[Dataset entries]
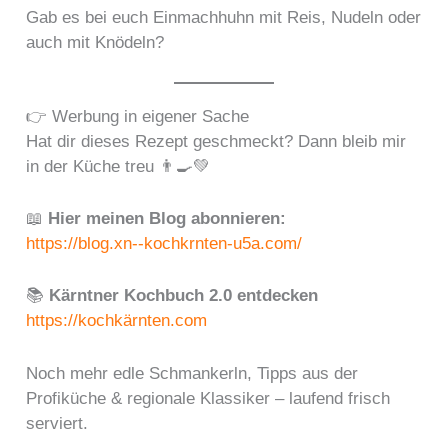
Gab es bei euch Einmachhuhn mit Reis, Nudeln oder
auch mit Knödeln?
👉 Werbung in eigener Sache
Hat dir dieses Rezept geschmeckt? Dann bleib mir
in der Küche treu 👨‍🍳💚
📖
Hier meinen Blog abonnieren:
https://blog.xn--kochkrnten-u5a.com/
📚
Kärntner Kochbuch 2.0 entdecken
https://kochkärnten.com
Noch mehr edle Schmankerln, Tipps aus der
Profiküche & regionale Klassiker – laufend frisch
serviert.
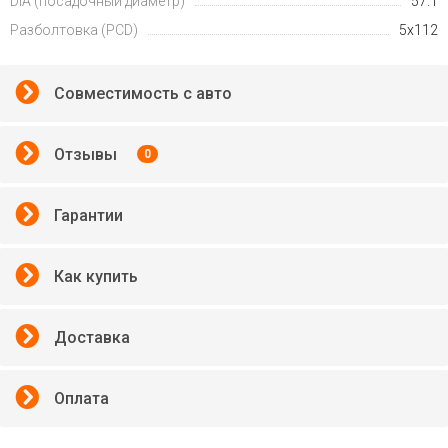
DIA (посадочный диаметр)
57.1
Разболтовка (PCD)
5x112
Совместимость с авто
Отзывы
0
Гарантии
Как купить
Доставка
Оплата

# [WHAT IS NEEDED]
Work through the entries, filtering for the string "https", and copy each line that holds it.

# [RESULT FOR THIS EXERCISE]
https://blog.xn--kochkrnten-u5a.com/
https://kochkärnten.com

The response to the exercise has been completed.